* **Work item**
Give back the data in full. Leave nothing out.

* **Dataset records**
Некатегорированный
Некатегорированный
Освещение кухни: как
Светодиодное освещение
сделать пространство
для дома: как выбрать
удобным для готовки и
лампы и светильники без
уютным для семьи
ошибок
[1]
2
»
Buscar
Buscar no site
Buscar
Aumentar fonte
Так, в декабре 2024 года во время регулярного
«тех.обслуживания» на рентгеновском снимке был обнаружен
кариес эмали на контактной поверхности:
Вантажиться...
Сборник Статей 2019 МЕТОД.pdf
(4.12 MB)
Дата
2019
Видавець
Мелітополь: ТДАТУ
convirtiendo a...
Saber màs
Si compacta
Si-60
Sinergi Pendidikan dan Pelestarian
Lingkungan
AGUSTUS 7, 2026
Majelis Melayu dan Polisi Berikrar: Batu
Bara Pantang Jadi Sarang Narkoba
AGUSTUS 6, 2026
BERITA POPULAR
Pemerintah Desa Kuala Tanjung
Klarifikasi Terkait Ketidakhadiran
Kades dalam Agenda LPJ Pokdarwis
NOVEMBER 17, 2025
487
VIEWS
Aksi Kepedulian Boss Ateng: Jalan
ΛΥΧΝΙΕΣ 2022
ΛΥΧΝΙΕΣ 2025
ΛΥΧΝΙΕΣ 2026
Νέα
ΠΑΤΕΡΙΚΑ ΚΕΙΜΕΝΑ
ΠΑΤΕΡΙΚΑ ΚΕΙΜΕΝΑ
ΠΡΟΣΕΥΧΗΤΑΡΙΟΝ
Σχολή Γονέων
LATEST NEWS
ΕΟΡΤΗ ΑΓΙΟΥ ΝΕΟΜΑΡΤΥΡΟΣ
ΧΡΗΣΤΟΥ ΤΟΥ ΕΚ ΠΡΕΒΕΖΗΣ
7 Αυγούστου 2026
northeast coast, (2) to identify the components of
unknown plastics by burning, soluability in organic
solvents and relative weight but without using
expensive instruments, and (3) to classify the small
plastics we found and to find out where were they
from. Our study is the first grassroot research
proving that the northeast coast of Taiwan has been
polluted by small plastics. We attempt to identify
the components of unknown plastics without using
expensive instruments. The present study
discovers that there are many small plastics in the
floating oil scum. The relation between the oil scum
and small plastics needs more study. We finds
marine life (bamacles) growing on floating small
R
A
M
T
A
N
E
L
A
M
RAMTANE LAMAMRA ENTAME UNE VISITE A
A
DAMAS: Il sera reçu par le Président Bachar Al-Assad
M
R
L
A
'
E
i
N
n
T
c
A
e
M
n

* **Response to the exercise**
Некатегорированный
Некатегорированный
Освещение кухни: как
Светодиодное освещение
сделать пространство
для дома: как выбрать
удобным для готовки и
лампы и светильники без
уютным для семьи
ошибок
[1]
2
»
Buscar
Buscar no site
Buscar
Aumentar fonte
Так, в декабре 2024 года во время регулярного
«тех.обслуживания» на рентгеновском снимке был обнаружен
кариес эмали на контактной поверхности:
Вантажиться...
Сборник Статей 2019 МЕТОД.pdf
(4.12 MB)
Дата
2019
Видавець
Мелітополь: ТДАТУ
convirtiendo a...
Saber màs
Si compacta
Si-60
Sinergi Pendidikan dan Pelestarian
Lingkungan
AGUSTUS 7, 2026
Majelis Melayu dan Polisi Berikrar: Batu
Bara Pantang Jadi Sarang Narkoba
AGUSTUS 6, 2026
BERITA POPULAR
Pemerintah Desa Kuala Tanjung
Klarifikasi Terkait Ketidakhadiran
Kades dalam Agenda LPJ Pokdarwis
NOVEMBER 17, 2025
487
VIEWS
Aksi Kepedulian Boss Ateng: Jalan
ΛΥΧΝΙΕΣ 2022
ΛΥΧΝΙΕΣ 2025
ΛΥΧΝΙΕΣ 2026
Νέα
ΠΑΤΕΡΙΚΑ ΚΕΙΜΕΝΑ
ΠΑΤΕΡΙΚΑ ΚΕΙΜΕΝΑ
ΠΡΟΣΕΥΧΗΤΑΡΙΟΝ
Σχολή Γονέων
LATEST NEWS
ΕΟΡΤΗ ΑΓΙΟΥ ΝΕΟΜΑΡΤΥΡΟΣ
ΧΡΗΣΤΟΥ ΤΟΥ ΕΚ ΠΡΕΒΕΖΗΣ
7 Αυγούστου 2026
northeast coast, (2) to identify the components of
unknown plastics by burning, soluability in organic
solvents and relative weight but without using
expensive instruments, and (3) to classify the small
plastics we found and to find out where were they
from. Our study is the first grassroot research
proving that the northeast coast of Taiwan has been
polluted by small plastics. We attempt to identify
the components of unknown plastics without using
expensive instruments. The present study
discovers that there are many small plastics in the
floating oil scum. The relation between the oil scum
and small plastics needs more study. We finds
marine life (bamacles) growing on floating small
R
A
M
T
A
N
E
L
A
M
RAMTANE LAMAMRA ENTAME UNE VISITE A
A
DAMAS: Il sera reçu par le Président Bachar Al-Assad
M
R
L
A
'
E
i
N
n
T
c
A
e
M
n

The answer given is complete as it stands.